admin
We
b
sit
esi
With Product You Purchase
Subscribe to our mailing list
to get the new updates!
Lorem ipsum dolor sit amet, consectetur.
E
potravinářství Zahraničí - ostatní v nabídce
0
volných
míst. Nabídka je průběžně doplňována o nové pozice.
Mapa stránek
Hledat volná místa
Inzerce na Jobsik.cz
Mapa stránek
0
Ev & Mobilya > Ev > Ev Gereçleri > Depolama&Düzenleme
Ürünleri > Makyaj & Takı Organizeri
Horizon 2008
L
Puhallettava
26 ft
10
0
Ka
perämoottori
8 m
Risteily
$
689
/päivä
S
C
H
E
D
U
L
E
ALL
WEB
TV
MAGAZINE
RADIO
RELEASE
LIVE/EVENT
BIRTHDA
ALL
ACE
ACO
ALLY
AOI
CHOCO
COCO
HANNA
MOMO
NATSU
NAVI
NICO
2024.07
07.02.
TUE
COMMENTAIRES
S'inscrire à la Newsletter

________________

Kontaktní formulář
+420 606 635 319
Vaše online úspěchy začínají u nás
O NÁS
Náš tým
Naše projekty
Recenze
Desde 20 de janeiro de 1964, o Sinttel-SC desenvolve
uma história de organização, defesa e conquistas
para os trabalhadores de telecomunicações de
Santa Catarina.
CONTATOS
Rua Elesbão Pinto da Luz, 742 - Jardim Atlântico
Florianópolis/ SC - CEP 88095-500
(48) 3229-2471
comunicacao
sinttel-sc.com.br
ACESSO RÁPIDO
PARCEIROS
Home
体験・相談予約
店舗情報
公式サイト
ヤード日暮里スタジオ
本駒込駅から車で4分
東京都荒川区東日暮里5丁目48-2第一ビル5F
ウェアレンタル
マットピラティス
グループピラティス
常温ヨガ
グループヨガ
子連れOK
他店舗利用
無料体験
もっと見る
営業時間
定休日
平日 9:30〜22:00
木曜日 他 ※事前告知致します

________________

For the listing above, print only the lines starting at the line containing "Ürünleri > Makyaj & Takı Organizeri" and ending at the line containing "S'inscrire à la Newsletter", exactly, both included.

Ürünleri > Makyaj & Takı Organizeri
Horizon 2008
L
Puhallettava
26 ft
10
0
Ka
perämoottori
8 m
Risteily
$
689
/päivä
S
C
H
E
D
U
L
E
ALL
WEB
TV
MAGAZINE
RADIO
RELEASE
LIVE/EVENT
BIRTHDA
ALL
ACE
ACO
ALLY
AOI
CHOCO
COCO
HANNA
MOMO
NATSU
NAVI
NICO
2024.07
07.02.
TUE
COMMENTAIRES
S'inscrire à la Newsletter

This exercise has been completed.